[Start of Attachment]

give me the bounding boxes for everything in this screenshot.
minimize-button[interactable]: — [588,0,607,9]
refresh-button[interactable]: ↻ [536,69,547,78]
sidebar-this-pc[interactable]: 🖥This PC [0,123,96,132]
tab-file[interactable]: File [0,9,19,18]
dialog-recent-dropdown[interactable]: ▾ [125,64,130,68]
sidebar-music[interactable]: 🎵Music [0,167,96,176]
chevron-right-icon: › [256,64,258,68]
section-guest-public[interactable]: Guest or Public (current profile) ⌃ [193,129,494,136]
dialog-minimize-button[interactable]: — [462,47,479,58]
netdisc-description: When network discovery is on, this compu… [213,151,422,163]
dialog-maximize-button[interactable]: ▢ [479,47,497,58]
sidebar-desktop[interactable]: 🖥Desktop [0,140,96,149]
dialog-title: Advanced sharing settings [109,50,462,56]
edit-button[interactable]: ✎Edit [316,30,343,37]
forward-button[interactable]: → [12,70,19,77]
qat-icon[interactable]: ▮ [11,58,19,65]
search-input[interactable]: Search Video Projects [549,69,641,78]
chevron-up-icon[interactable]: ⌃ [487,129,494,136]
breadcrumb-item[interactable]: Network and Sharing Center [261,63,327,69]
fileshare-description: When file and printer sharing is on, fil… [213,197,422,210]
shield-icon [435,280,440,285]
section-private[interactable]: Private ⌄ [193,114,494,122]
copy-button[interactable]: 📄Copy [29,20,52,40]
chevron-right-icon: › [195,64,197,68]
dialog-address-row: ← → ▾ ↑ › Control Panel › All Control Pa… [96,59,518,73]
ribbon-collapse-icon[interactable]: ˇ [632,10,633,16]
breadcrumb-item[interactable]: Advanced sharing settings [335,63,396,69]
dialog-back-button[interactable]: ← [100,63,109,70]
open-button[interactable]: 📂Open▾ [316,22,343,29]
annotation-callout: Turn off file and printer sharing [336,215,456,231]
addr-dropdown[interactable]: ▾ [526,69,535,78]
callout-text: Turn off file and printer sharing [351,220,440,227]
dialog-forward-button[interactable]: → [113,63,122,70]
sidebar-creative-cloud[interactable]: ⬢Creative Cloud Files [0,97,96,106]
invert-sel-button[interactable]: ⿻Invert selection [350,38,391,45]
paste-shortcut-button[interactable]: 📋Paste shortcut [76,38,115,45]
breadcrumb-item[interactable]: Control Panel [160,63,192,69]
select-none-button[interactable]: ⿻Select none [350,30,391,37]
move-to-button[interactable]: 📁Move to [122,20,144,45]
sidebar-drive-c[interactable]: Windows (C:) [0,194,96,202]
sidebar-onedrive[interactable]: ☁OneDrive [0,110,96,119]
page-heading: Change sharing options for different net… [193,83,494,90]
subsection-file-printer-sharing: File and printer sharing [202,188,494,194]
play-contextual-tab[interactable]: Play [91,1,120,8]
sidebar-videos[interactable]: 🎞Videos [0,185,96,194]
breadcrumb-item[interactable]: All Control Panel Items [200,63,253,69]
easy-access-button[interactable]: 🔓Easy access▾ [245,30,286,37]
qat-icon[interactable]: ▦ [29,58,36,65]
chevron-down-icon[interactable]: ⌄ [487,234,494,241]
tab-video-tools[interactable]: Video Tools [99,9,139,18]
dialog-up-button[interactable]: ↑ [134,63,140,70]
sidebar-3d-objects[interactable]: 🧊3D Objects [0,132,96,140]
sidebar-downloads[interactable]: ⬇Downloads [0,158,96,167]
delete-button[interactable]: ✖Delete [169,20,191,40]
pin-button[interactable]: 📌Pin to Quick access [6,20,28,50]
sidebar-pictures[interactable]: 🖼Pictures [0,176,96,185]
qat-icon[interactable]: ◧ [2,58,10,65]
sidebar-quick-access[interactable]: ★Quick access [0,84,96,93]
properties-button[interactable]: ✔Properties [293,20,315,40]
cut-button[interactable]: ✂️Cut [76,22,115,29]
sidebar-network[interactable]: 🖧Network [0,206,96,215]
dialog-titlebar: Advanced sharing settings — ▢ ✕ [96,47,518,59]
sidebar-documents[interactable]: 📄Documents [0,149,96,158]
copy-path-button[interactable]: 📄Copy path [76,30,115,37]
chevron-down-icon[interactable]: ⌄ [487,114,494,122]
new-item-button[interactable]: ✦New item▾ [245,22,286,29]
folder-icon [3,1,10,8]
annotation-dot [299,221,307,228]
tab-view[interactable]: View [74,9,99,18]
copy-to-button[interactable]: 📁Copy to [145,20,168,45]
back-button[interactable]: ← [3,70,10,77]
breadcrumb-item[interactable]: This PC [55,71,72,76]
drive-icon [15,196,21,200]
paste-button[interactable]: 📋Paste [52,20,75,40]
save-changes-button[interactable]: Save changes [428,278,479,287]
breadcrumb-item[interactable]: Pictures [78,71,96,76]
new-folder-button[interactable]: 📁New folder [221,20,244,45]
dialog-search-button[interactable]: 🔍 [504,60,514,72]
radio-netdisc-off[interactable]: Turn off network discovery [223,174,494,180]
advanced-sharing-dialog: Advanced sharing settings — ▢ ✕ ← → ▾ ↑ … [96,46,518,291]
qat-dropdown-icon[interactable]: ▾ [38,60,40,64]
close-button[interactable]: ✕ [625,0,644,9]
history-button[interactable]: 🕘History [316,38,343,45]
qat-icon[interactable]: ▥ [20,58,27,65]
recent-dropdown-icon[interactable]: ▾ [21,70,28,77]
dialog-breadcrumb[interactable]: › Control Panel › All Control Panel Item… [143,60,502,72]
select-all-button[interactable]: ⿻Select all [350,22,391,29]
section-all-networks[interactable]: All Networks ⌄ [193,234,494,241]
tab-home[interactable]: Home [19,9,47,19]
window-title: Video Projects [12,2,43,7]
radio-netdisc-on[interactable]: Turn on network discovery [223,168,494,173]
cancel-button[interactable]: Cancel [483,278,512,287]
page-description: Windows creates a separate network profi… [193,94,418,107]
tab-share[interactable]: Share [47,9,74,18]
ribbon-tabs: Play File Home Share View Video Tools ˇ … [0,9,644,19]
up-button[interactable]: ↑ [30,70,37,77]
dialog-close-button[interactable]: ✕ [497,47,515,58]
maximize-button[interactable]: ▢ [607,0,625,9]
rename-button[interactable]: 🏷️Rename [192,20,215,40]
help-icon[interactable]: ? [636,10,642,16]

[End of Attachment]
[Start of Attachment]

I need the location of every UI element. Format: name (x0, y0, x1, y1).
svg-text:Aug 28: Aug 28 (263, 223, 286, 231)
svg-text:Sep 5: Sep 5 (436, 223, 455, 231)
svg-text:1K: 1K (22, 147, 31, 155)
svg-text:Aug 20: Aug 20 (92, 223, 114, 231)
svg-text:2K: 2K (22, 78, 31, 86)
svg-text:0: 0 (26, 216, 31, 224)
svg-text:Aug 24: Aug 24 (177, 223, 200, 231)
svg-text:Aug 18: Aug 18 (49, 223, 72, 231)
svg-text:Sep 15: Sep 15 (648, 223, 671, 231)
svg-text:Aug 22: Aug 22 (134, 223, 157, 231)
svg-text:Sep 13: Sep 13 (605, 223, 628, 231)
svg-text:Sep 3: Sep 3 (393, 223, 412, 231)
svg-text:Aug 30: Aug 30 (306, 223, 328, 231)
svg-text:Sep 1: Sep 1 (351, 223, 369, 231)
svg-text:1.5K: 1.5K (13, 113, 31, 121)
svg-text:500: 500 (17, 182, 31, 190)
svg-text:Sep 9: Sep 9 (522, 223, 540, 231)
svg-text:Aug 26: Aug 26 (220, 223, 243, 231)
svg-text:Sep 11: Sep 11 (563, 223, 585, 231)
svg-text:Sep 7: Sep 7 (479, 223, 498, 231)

[End of Attachment]
[Start of Attachment]

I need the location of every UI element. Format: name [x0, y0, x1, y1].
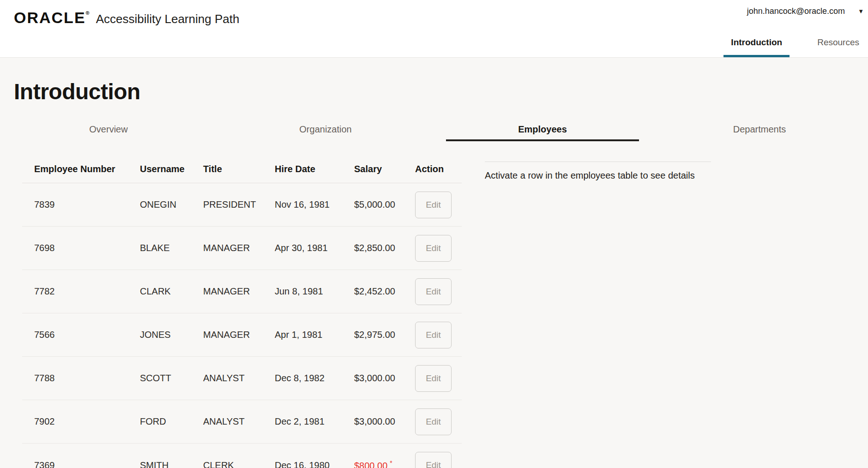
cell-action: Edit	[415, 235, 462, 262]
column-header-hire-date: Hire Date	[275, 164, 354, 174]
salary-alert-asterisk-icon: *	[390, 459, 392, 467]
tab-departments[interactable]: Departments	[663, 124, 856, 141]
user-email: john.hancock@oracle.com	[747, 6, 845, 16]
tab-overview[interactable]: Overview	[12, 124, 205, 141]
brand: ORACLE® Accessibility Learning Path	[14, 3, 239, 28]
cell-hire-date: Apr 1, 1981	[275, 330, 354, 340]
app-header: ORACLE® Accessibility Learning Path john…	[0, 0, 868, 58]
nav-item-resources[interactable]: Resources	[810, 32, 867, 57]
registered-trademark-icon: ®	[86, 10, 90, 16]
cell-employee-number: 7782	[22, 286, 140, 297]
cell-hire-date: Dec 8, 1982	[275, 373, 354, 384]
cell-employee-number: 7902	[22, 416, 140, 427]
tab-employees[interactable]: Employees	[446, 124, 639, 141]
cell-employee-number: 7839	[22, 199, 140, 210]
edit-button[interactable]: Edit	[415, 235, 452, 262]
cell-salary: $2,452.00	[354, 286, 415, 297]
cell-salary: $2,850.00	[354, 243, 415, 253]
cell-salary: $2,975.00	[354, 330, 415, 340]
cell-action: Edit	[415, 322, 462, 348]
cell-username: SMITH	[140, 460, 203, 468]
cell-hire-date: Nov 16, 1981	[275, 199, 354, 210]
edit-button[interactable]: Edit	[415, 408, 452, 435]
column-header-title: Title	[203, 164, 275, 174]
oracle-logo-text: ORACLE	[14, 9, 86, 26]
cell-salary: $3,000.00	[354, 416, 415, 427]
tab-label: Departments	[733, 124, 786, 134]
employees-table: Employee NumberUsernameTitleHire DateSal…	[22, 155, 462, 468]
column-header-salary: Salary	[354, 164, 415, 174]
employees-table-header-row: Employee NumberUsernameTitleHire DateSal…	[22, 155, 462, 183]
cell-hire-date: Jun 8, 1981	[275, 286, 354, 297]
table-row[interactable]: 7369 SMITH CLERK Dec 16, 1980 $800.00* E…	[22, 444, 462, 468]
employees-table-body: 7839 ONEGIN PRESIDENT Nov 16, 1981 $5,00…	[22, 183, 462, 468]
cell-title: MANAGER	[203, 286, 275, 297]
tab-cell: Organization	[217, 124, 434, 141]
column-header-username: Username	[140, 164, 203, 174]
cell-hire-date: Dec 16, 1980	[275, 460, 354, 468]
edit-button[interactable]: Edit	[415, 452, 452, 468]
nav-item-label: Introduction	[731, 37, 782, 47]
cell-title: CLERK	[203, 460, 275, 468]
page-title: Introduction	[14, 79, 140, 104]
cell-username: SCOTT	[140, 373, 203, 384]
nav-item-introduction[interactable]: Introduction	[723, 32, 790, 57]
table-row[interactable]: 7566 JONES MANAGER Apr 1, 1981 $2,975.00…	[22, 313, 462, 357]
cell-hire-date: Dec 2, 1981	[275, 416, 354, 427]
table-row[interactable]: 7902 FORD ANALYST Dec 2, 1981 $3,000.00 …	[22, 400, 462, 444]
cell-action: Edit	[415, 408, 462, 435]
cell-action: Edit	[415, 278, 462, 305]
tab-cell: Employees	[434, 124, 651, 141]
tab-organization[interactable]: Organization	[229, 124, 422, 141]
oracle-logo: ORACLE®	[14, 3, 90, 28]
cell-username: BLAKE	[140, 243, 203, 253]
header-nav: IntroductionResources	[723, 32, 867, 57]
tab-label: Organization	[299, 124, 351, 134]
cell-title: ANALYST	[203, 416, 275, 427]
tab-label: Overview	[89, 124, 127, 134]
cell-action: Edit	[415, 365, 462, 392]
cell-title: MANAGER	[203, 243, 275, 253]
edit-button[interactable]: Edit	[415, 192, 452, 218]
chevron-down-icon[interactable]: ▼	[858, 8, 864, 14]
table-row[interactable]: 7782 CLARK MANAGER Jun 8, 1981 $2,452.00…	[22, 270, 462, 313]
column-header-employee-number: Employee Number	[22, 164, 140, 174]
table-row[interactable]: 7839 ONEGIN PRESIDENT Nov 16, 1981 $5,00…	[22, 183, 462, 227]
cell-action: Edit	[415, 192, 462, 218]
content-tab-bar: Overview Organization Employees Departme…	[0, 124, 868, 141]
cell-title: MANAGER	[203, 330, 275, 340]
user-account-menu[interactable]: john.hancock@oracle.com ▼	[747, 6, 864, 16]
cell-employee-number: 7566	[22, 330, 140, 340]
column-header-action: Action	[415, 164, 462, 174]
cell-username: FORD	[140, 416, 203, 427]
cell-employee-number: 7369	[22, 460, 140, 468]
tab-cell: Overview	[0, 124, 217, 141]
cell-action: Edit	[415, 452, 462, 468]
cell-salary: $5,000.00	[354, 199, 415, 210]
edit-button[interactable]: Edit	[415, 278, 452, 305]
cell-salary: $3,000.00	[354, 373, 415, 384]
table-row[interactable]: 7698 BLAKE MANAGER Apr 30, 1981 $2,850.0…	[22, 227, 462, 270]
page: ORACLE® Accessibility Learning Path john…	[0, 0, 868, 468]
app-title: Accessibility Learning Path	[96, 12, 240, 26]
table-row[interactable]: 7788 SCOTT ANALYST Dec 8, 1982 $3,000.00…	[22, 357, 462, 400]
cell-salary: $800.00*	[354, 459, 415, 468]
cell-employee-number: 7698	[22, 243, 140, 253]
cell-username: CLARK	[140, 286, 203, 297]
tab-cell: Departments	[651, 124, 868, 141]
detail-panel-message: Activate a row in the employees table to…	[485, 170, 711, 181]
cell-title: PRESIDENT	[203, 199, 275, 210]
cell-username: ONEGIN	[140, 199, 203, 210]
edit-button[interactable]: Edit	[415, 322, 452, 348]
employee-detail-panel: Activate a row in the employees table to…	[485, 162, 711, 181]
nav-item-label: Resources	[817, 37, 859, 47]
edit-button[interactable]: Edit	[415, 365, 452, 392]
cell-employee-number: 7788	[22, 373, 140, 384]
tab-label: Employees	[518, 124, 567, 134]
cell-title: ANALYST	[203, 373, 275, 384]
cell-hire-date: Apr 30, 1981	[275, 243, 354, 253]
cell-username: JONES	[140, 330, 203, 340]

[End of Attachment]

* **Task directions**
Your task is to copy each line of the listing that holds the word "discovery".

* **Response to this exercise**
netdisc-description: When network discovery is on, this compu… [213,151,422,163]
radio-netdisc-off[interactable]: Turn off network discovery [223,174,494,180]
radio-netdisc-on[interactable]: Turn on network discovery [223,168,494,173]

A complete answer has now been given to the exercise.